Şu anda Başbakan'ın, bakanların, Recep Tayyip Erdoğan'ın, AKP yöneticilerinin masalarında tam ''onbeşbin'' özgeçmiş var.
''Müsteşar Yardımcısı'' veya ''Genel Müdür'' olmak isteyenlerin özgeçmişleri.
Keşke ülkemizde ''böyle makamlara oturacak birikimde, ehliyette'' onbeşbin yetişmiş elemanımız olabilse.
Bu işin ''birinci cephesi.''
''İkinci cephesi'' ise...
Onbeşbin özgeçmiş içinde ''gerçek liyakat sahiplerinin'' hiçbiri yok.
****
Bir insan ''Genel Müdür Yardımcısıdır.''
Genel müdürlük beklemesi kadar doğal birşey olamaz.
Ama ''yüksek makamlara'' özgeçmiş veren onbeşbin kişi böyle mi?

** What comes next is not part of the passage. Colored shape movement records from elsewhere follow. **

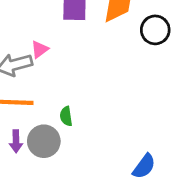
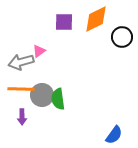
green semicircle: (66, 116) -> (58, 99), size x1.5
gray circle: (44, 141) -> (42, 95), moved

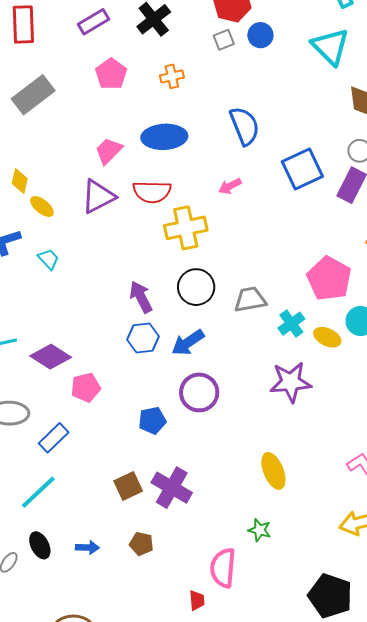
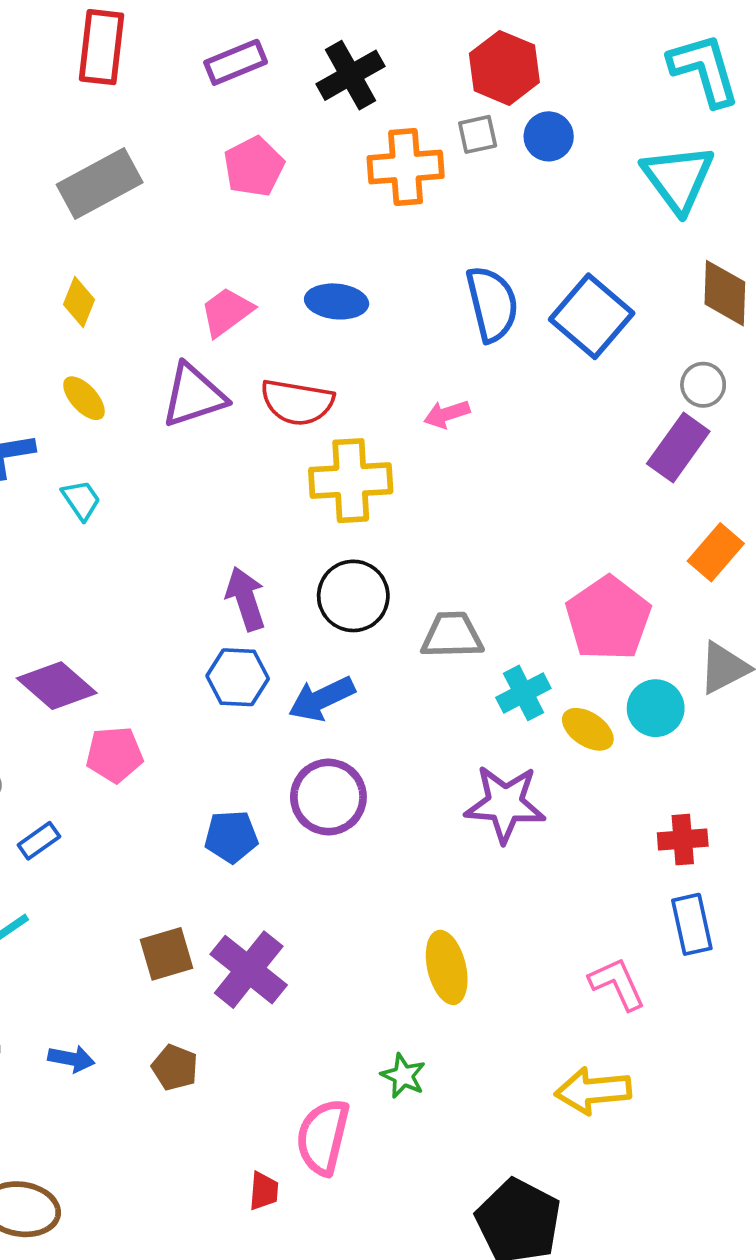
orange cross: (172, 76) -> (406, 167), moved, size x1.6
blue ellipse: (164, 137) -> (337, 301), size x0.7
blue square: (302, 169) -> (592, 316), moved, turned -33
yellow diamond: (20, 181) -> (79, 302), moved
blue rectangle: (54, 438) -> (39, 841), size x0.7

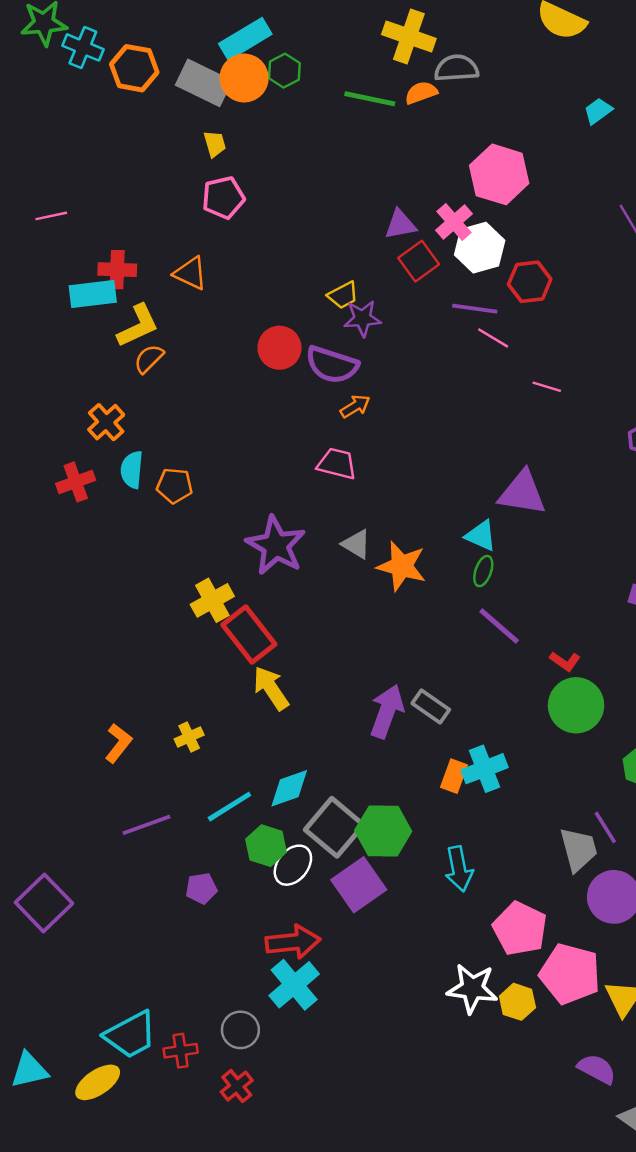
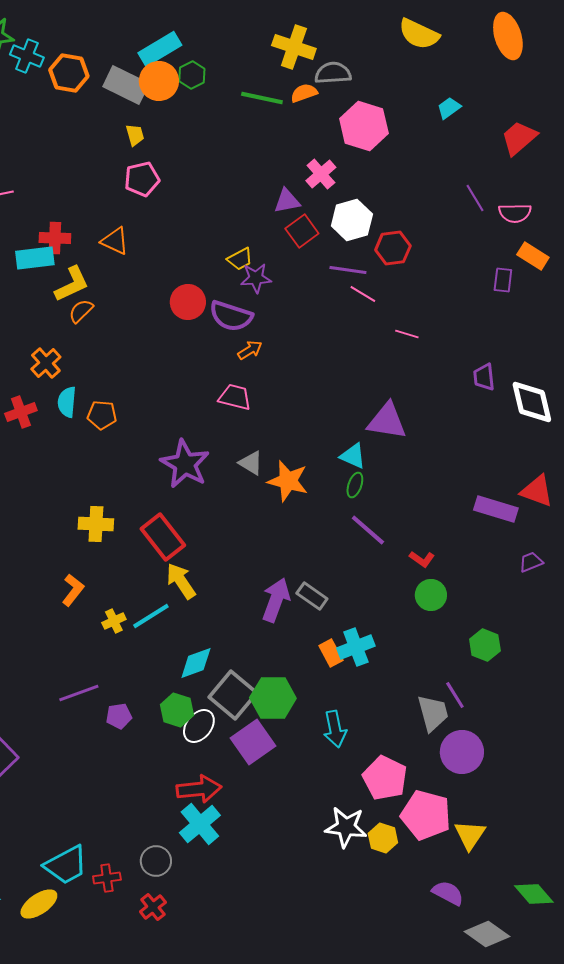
pink hexagon: (499, 174) -> (364, 126), moved
pink cross: (454, 222) -> (321, 174), moved
yellow cross: (212, 600) -> (96, 524), moved, turned 32
green circle: (576, 705) -> (431, 595), size x0.7
orange L-shape: (118, 743) -> (73, 590), moved
orange rectangle: (454, 776) -> (331, 653), turned -48
cyan line: (229, 807) -> (151, 616), moved
purple pentagon: (201, 888) -> (119, 716), moved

Soruyu Köksal Toptan'a sorduk.
İşte aldığımız yanıt
- Adam şube müdürü... Diyor ki, beni genel müdür yapın... Müsteşar yardımcısı yapın... Böyle birşeyi nasıl isteyebiliyor, anlamak mümkün değil.
****
Aslında anlamayacak birşey yok.
Zira ''şube müdürlüğünden genel müdürlüğe sıçramak isteyenin'' kendisine göre gerekçesi var.
''Seçimden önce AKP'ye adaylık başvurusunda bulundum'' gibi.
''Tayyip Bey'i çok severim'' gibi.
Yılların bozukluğu ve ahbap çavuş ilişkisi, herkese cesaret verebiliyor.
****
Birgün, biri ''olmayacak bir iş için'' Maliye Bakanı'nın (Ahmet Kurtcebe Alptemuçin) odasına girmişti.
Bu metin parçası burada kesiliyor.